Instructions for the task>
Every line holding the string "hình" should be copied out of the listing.
*-*-*
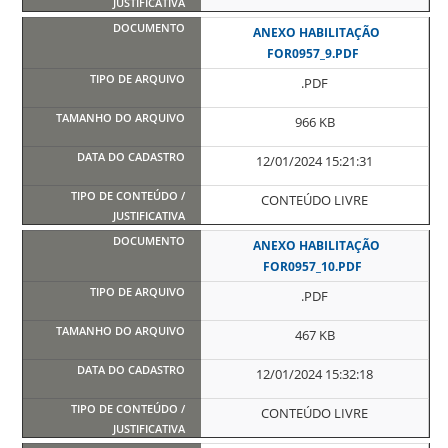
ANEXO HABILITAÇÃO
FOR0957_9.PDF
.PDF
966 KB
12/01/2024 15:21:31
CONTEÚDO LIVRE
ANEXO HABILITAÇÃO
FOR0957_10.PDF
.PDF
467 KB
12/01/2024 15:32:18
CONTEÚDO LIVRE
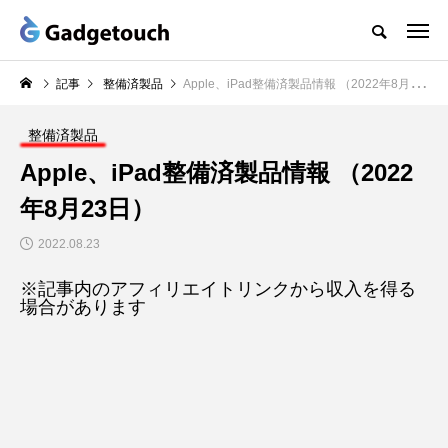
記事
整備済製品
Apple、iPad整備済製品情報 （2022年8月23日）
整備済製品
Apple、iPad整備済製品情報 （2022
年8月23日）
2022.08.23
※記事内のアフィリエイトリンクから収入を得る
場合があります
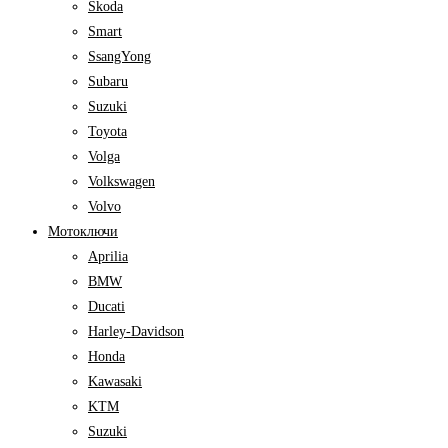
Skoda
Smart
SsangYong
Subaru
Suzuki
Toyota
Volga
Volkswagen
Volvo
Мотоключи
Aprilia
BMW
Ducati
Harley-Davidson
Honda
Kawasaki
KTM
Suzuki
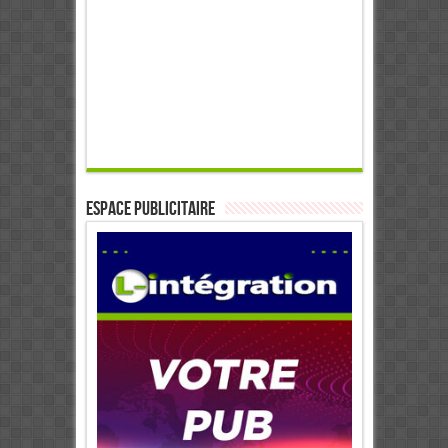
ESPACE PUBLICITAIRE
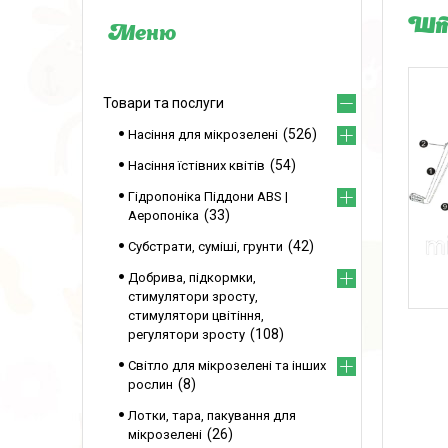
Што
Товари та послуги
526
Насіння для мікрозелені
54
Насіння їстівних квітів
Гідропоніка Піддони ABS |
33
Аеропоніка
42
Субстрати, суміші, грунти
Добрива, підкормки,
стимулятори зросту,
стимулятори цвітіння,
108
регулятори зросту
Світло для мікрозелені та інших
8
рослин
Лотки, тара, пакування для
26
мікрозелені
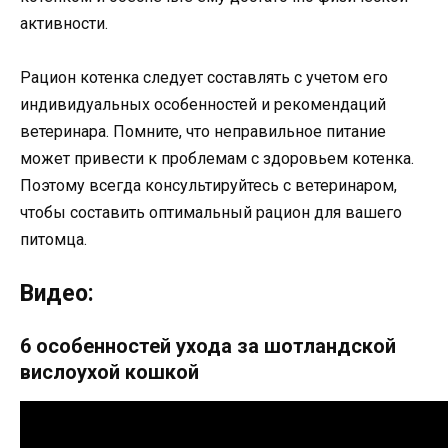
активности.
Рацион котенка следует составлять с учетом его
индивидуальных особенностей и рекомендаций
ветеринара. Помните, что неправильное питание
может привести к проблемам с здоровьем котенка.
Поэтому всегда консультируйтесь с ветеринаром,
чтобы составить оптимальный рацион для вашего
питомца.
Видео:
6 особенностей ухода за шотландской
вислоухой кошкой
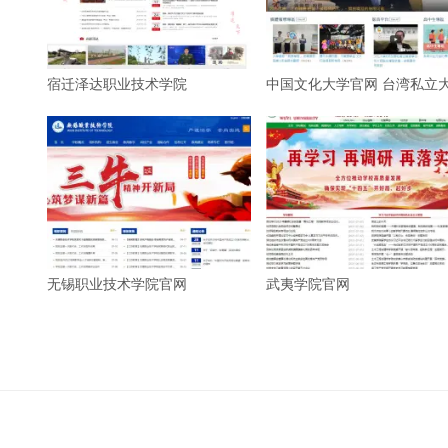
宿迁泽达职业技术学院
中国文化大学官网 台湾私立
无锡职业技术学院官网
武夷学院官网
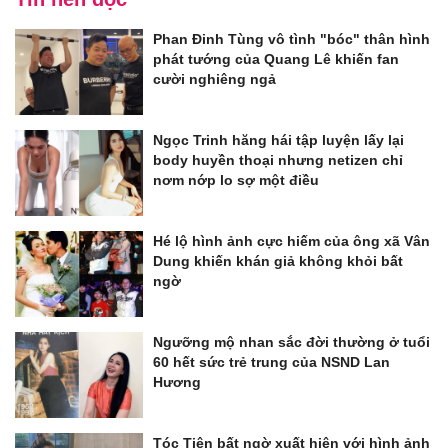
Phan Đinh Tùng vô tình "bóc" thân hình
phát tướng của Quang Lê khiến fan
cười nghiêng ngả
Ngọc Trinh hăng hái tập luyện lấy lại
body huyền thoại nhưng netizen chỉ
nơm nớp lo sợ một điều
Hé lộ hình ảnh cực hiếm của ông xã Vân
Dung khiến khán giả không khỏi bất
ngờ
Ngưỡng mộ nhan sắc đời thường ở tuổi
60 hết sức trẻ trung của NSND Lan
Hương
Tóc Tiên bất ngờ xuất hiện với hình ảnh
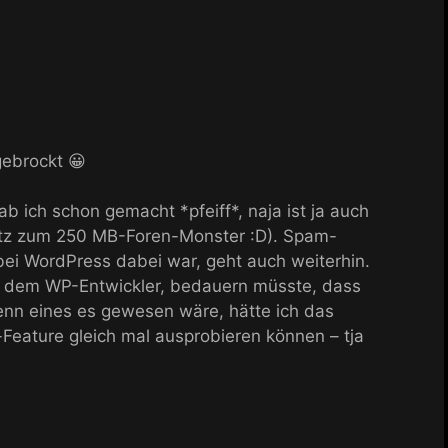
gebrockt 😀
b ich schon gemacht *pfeiff*, naja ist ja auch
atz zum 250 MB-Foren-Monster :D). Spam-
 bei WordPress dabei war, geht auch weiterhin.
, dem WP-Entwickler, bedauern müsste, dass
enn eines es gewesen wäre, hätte ich das
-Feature gleich mal ausprobieren können – tja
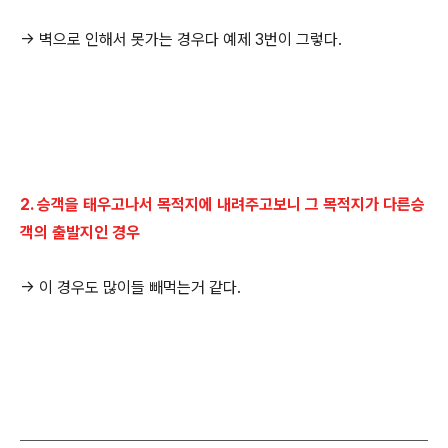
-> 벽으로 인해서 못가는 경우다 예제 3번이 그렇다.
2. 승객을 태우고나서 목적지에 내려주고보니 그 목적지가 다른승
객의 출발지인 경우
-> 이 경우도 많이들 빼먹는거 같다.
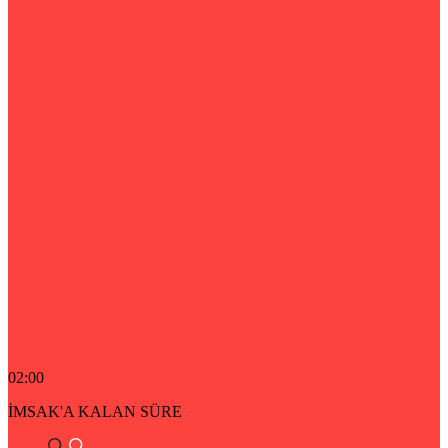
02:00
İMSAK'A KALAN SÜRE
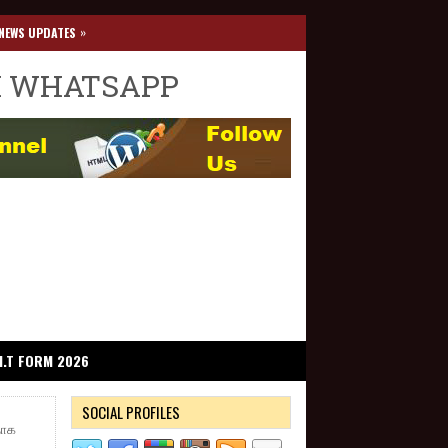
»
NEWS UPDATES
I WHATSAPP
I.T FORM 2026
SOCIAL PROFILES
தாக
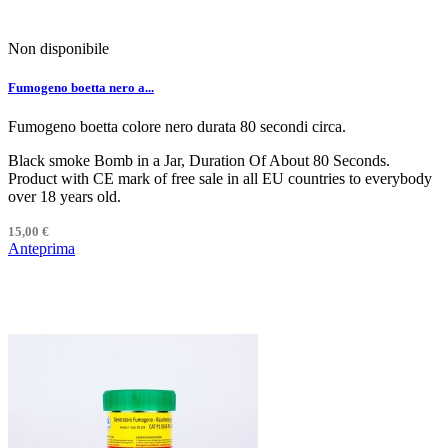
Non disponibile
Fumogeno boetta nero a...
Fumogeno boetta colore nero durata 80 secondi circa.
Black smoke Bomb in a Jar, Duration Of About 80 Seconds.
Product with CE mark of free sale in all EU countries to everybody
over 18 years old.
15,00 €
Anteprima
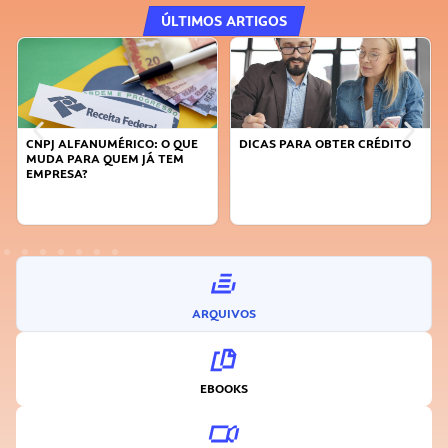
ÚLTIMOS ARTIGOS
DICAS PARA OBTER CRÉDITO
FAÇA A DIFERENÇA: SEJA
SUSTENTÁVEL, SEJA
INOVADOR
ARQUIVOS
EBOOKS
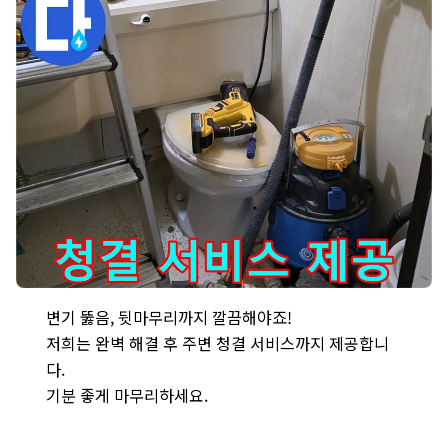
신사동 변기 뚫음 - 변기 막힘 완벽 해결 후 주변까지 깔끔하게 청
변기 뚫음, 뒷마무리까지 깔끔해야죠!
저희는 완벽 해결 후 주변 청결 서비스까지 제공합니
다.
기분 좋게 마무리하세요.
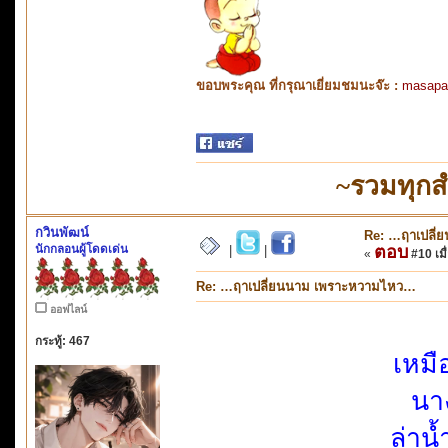
ขอบพระคุณ ที่กรุณาเยี่ยมชมนะจ๊ะ :
masapa
~รวมทุกส
กวินพัฒน์
Re: …ฤาเปลี
นักกลอนผู้โดดเด่น
ตอบ
|
|
«
#10 เมื่
Re: …ฤาเปลี่ยนนาม เพราะหวามไหว…
ออฟไลน์
กระทู้: 467
เหมื
นา
ล่าน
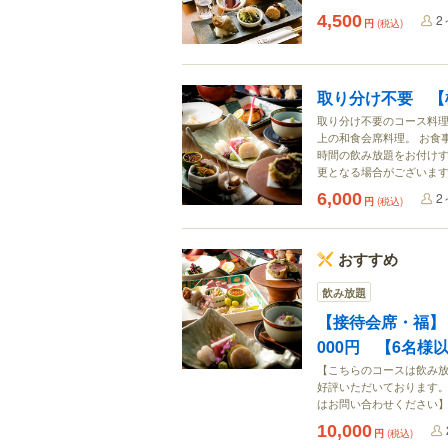
4,500
2
円
(税込)
取り分け不要 【
取り分け不要のコース料理
上の和食会席料理。 お食事
時間の飲み放題をお付けす
更となる場合がございま
6,000
2
円
(税込)
おすすめ
飲み放題
【接待会席・福】
000円 【6名様
【こちらのコースは飲み放
好評いただいております。
はお問い合わせください
10,000
円
(税込)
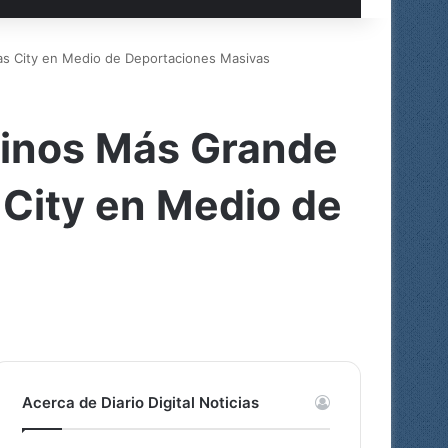
as City en Medio de Deportaciones Masivas
tinos Más Grande
 City en Medio de
Acerca de Diario Digital Noticias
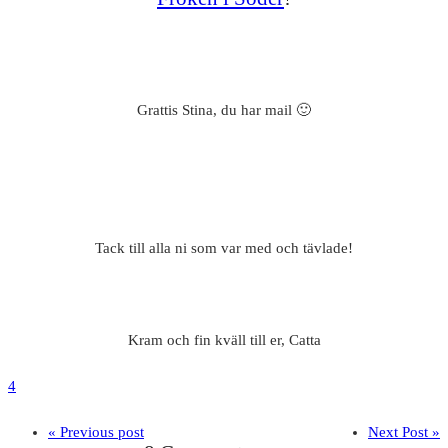
Grattis Stina, du har mail 🙂
Tack till alla ni som var med och tävlade!
Kram och fin kväll till er, Catta
4
« Previous post
Next Post »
*-*-*
Response>
Phan Đinh Tùng vô tình "bóc" thân hình
Hé lộ hình ảnh cực hiếm của ông xã Vân
Tóc Tiên bất ngờ xuất hiện với hình ảnh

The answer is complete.